** WHAT IS BEING ASKED **
Among the lines below, count those with "params". Give only the number.

** MATERIALS PROVIDED **
********************

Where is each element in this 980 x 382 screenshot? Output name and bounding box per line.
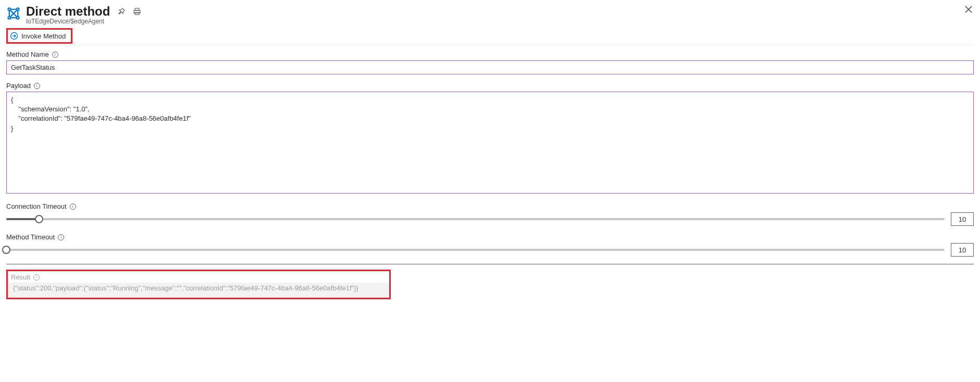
- connection-timeout-label: Connection Timeout: [6, 202, 67, 210]
- payload-label: Payload: [6, 82, 31, 90]
- result-label-row: Result i: [11, 273, 386, 281]
- divider: [6, 264, 974, 264]
- header-left: Direct method IoTEdgeDevice/$edgeAgent: [6, 4, 141, 25]
- info-icon[interactable]: i: [58, 234, 64, 240]
- result-label: Result: [11, 273, 30, 281]
- method-name-label-row: Method Name i: [6, 50, 974, 58]
- info-icon[interactable]: i: [33, 274, 40, 281]
- print-icon[interactable]: [133, 7, 141, 16]
- connection-timeout-value[interactable]: [951, 212, 974, 226]
- svg-point-2: [8, 17, 11, 19]
- invoke-arrow-icon: [10, 32, 18, 40]
- slider-thumb[interactable]: [2, 246, 10, 254]
- page-title: Direct method: [26, 4, 110, 19]
- pin-icon[interactable]: [117, 7, 126, 16]
- slider-thumb[interactable]: [35, 215, 43, 223]
- info-icon[interactable]: i: [52, 52, 58, 58]
- method-name-input[interactable]: [6, 60, 974, 74]
- method-timeout-slider[interactable]: [6, 249, 945, 251]
- connection-timeout-slider-row: [6, 212, 974, 226]
- result-box: Result i {"status":200,"payload":{"statu…: [6, 270, 391, 299]
- direct-method-icon: [6, 6, 21, 21]
- method-timeout-value[interactable]: [951, 243, 974, 257]
- invoke-method-button[interactable]: Invoke Method: [6, 28, 72, 44]
- svg-point-3: [17, 17, 19, 19]
- close-button[interactable]: [963, 4, 974, 15]
- connection-timeout-slider[interactable]: [6, 218, 945, 220]
- header: Direct method IoTEdgeDevice/$edgeAgent: [6, 4, 974, 27]
- breadcrumb: IoTEdgeDevice/$edgeAgent: [26, 18, 141, 25]
- connection-timeout-group: Connection Timeout i: [6, 202, 974, 226]
- method-name-label: Method Name: [6, 50, 49, 58]
- method-name-group: Method Name i: [6, 50, 974, 74]
- payload-label-row: Payload i: [6, 82, 974, 90]
- title-block: Direct method IoTEdgeDevice/$edgeAgent: [26, 4, 141, 25]
- svg-rect-4: [135, 8, 139, 10]
- method-timeout-slider-row: [6, 243, 974, 257]
- method-timeout-label-row: Method Timeout i: [6, 233, 974, 241]
- result-value: {"status":200,"payload":{"status":"Runni…: [11, 283, 386, 294]
- invoke-method-label: Invoke Method: [21, 32, 66, 40]
- payload-group: Payload i: [6, 82, 974, 195]
- svg-point-0: [8, 8, 11, 11]
- method-timeout-group: Method Timeout i: [6, 233, 974, 257]
- info-icon[interactable]: i: [34, 83, 40, 89]
- title-row: Direct method: [26, 4, 141, 19]
- toolbar: Invoke Method: [6, 27, 974, 45]
- payload-textarea[interactable]: [6, 92, 974, 194]
- info-icon[interactable]: i: [70, 203, 76, 210]
- svg-point-1: [17, 8, 19, 11]
- method-timeout-label: Method Timeout: [6, 233, 55, 241]
- connection-timeout-label-row: Connection Timeout i: [6, 202, 974, 210]
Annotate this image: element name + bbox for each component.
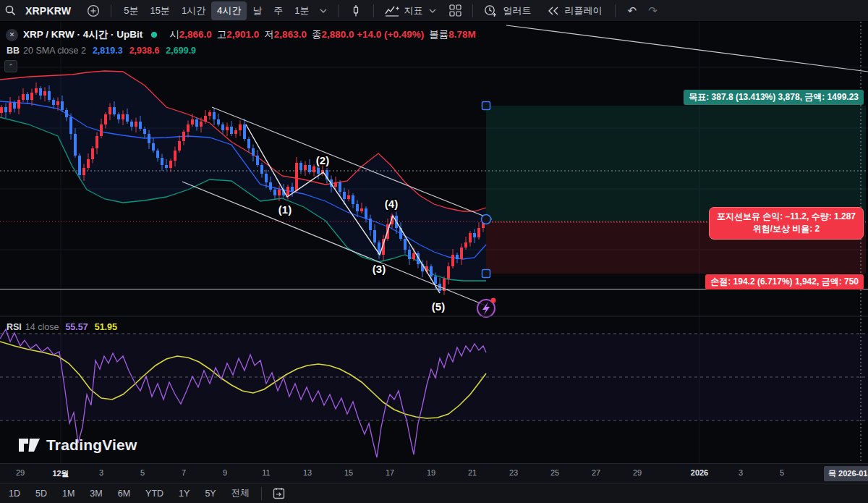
- time-tick: 5: [780, 468, 784, 477]
- timeframe-15분[interactable]: 15분: [144, 1, 175, 20]
- layout-grid-button[interactable]: [445, 1, 466, 21]
- toolbar-separator: [615, 4, 616, 17]
- timeframe-menu-button[interactable]: [315, 1, 331, 21]
- position-info-box[interactable]: 포지션보유 손익: –11.2, 수량: 1.287 위험/보상 비율: 2: [709, 207, 864, 240]
- tradingview-watermark[interactable]: TradingView: [19, 436, 137, 455]
- top-toolbar: XRPKRW 5분15분1시간4시간날주1분: [0, 0, 868, 22]
- time-tick: 13: [303, 468, 312, 477]
- toolbar-separator: [472, 4, 473, 17]
- timeframe-날[interactable]: 날: [247, 1, 268, 20]
- bottom-toolbar: 1D5D1M3M6MYTD1Y5Y전체: [0, 483, 868, 503]
- wave-label[interactable]: (4): [385, 198, 398, 210]
- rsi-name: RSI: [7, 322, 22, 332]
- wave-label[interactable]: (1): [278, 203, 292, 216]
- bb-legend[interactable]: BB 20 SMA close 2 2,819.32,938.62,699.9: [7, 46, 203, 56]
- indicators-button[interactable]: 지표: [380, 1, 441, 21]
- market-status-dot: [151, 32, 157, 38]
- range-5Y[interactable]: 5Y: [200, 486, 221, 501]
- position-risk-reward: 위험/보상 비율: 2: [717, 223, 856, 235]
- alert-clock-icon: [484, 4, 498, 17]
- timeframe-group: 5분15분1시간4시간날주1분: [118, 1, 315, 20]
- profit-zone[interactable]: [486, 106, 866, 222]
- legend-close-icon[interactable]: ✕: [6, 29, 18, 41]
- rsi-values: 55.5751.95: [65, 322, 124, 332]
- position-pnl: 포지션보유 손익: –11.2, 수량: 1.287: [717, 211, 856, 223]
- stop-loss-label[interactable]: 손절: 194.2 (6.717%) 1,942, 금액: 750: [705, 274, 864, 289]
- time-tick: 23: [509, 468, 518, 477]
- toolbar-separator: [338, 4, 339, 17]
- chevron-down-icon: [429, 9, 436, 13]
- timeframe-1시간[interactable]: 1시간: [176, 1, 211, 20]
- range-YTD[interactable]: YTD: [140, 486, 169, 501]
- entry-handle[interactable]: [482, 215, 491, 224]
- range-전체[interactable]: 전체: [226, 485, 255, 502]
- time-tick: 12월: [52, 468, 69, 479]
- legend-collapse-button[interactable]: ⌃: [4, 60, 17, 72]
- timeframe-1분[interactable]: 1분: [289, 1, 315, 20]
- time-axis[interactable]: 2912월357911131517192123252729202635 목 20…: [0, 463, 868, 483]
- range-1D[interactable]: 1D: [4, 486, 25, 501]
- flash-marker-icon[interactable]: [477, 298, 496, 318]
- replay-label: 리플레이: [565, 4, 603, 17]
- toolbar-separator: [111, 4, 111, 17]
- target-handle[interactable]: [482, 102, 490, 110]
- tradingview-logo-icon: [19, 436, 41, 455]
- timeframe-주[interactable]: 주: [268, 1, 289, 20]
- search-icon: [4, 4, 17, 17]
- symbol-name[interactable]: XRPKRW: [25, 5, 71, 17]
- toolbar-separator: [261, 487, 262, 500]
- time-tick: 29: [633, 468, 642, 477]
- long-position-tool[interactable]: [486, 106, 866, 274]
- alert-label: 얼러트: [503, 4, 532, 17]
- time-tick: 25: [550, 468, 559, 477]
- alert-button[interactable]: 얼러트: [480, 1, 537, 21]
- bb-values: 2,819.32,938.62,699.9: [93, 46, 203, 56]
- indicators-icon: [385, 4, 399, 17]
- time-tick: 3: [99, 468, 103, 477]
- range-1M[interactable]: 1M: [57, 486, 80, 501]
- replay-button[interactable]: 리플레이: [543, 1, 608, 21]
- range-6M[interactable]: 6M: [113, 486, 135, 501]
- trendline[interactable]: [506, 25, 868, 72]
- wave-label[interactable]: (2): [316, 154, 329, 166]
- ohlc-values: 시2,866.0고2,901.0저2,863.0종2,880.0 +14.0 (…: [164, 28, 476, 41]
- watermark-text: TradingView: [46, 436, 137, 454]
- bb-name: BB: [7, 46, 20, 56]
- crosshair-date-label: 목 2026-01-0: [824, 466, 868, 481]
- stop-handle[interactable]: [482, 270, 490, 278]
- chevron-down-icon: [320, 9, 327, 13]
- goto-date-calendar-icon: [273, 487, 285, 499]
- wave-label[interactable]: (5): [432, 300, 445, 313]
- target-label[interactable]: 목표: 387.8 (13.413%) 3,878, 금액: 1499.23: [684, 90, 864, 105]
- time-tick: 27: [592, 468, 600, 477]
- time-tick: 11: [262, 468, 270, 477]
- timeframe-5분[interactable]: 5분: [118, 1, 144, 20]
- tradingview-app: (1)(2)(3)(4)(5) XRPKRW 5분15분1시간4시간날주1분: [0, 0, 868, 503]
- time-tick: 19: [427, 468, 435, 477]
- time-tick: 7: [182, 468, 186, 477]
- time-tick: 21: [468, 468, 477, 477]
- bb-params: 20 SMA close 2: [23, 46, 86, 56]
- time-tick: 29: [16, 468, 25, 477]
- time-tick: 5: [140, 468, 145, 477]
- undo-button[interactable]: ↶: [622, 4, 643, 17]
- timeframe-4시간[interactable]: 4시간: [211, 1, 247, 20]
- symbol-search-button[interactable]: [0, 1, 21, 21]
- plus-circle-icon: [87, 4, 100, 17]
- redo-button[interactable]: ↷: [642, 4, 663, 17]
- time-tick: 3: [739, 468, 743, 477]
- symbol-title[interactable]: XRP / KRW · 4시간 · UpBit: [23, 28, 142, 41]
- rsi-params: 14 close: [25, 322, 59, 332]
- time-tick: 9: [223, 468, 227, 477]
- rsi-legend[interactable]: RSI 14 close 55.5751.95: [7, 322, 124, 332]
- goto-date-button[interactable]: [268, 483, 289, 503]
- main-legend: ✕ XRP / KRW · 4시간 · UpBit 시2,866.0고2,901…: [6, 28, 476, 41]
- time-tick: 15: [344, 468, 353, 477]
- range-3M[interactable]: 3M: [85, 486, 107, 501]
- range-1Y[interactable]: 1Y: [174, 486, 195, 501]
- price-chart[interactable]: (1)(2)(3)(4)(5): [0, 0, 868, 503]
- wave-label[interactable]: (3): [373, 263, 386, 275]
- range-5D[interactable]: 5D: [30, 486, 52, 501]
- compare-add-symbol-button[interactable]: [82, 1, 104, 21]
- chart-style-button[interactable]: [345, 1, 367, 21]
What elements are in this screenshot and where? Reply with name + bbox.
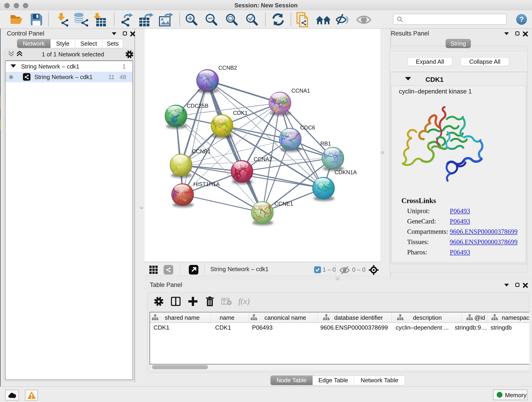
- svg-text:CCNA1: CCNA1: [291, 88, 310, 94]
- svg-text:RB1: RB1: [320, 140, 331, 147]
- svg-text:CCNB2: CCNB2: [218, 65, 237, 71]
- svg-text:CDC6: CDC6: [300, 124, 315, 131]
- svg-text:CDK1: CDK1: [233, 110, 248, 116]
- svg-text:CCNA2: CCNA2: [254, 156, 272, 162]
- svg-text:CCNB1: CCNB1: [192, 148, 210, 154]
- svg-text:CDKN1A: CDKN1A: [335, 169, 357, 175]
- svg-text:HIST1H1A: HIST1H1A: [193, 181, 220, 187]
- svg-text:CCNE1: CCNE1: [274, 201, 293, 207]
- svg-text:CDC25B: CDC25B: [187, 103, 209, 109]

********************

** ANSWER **
2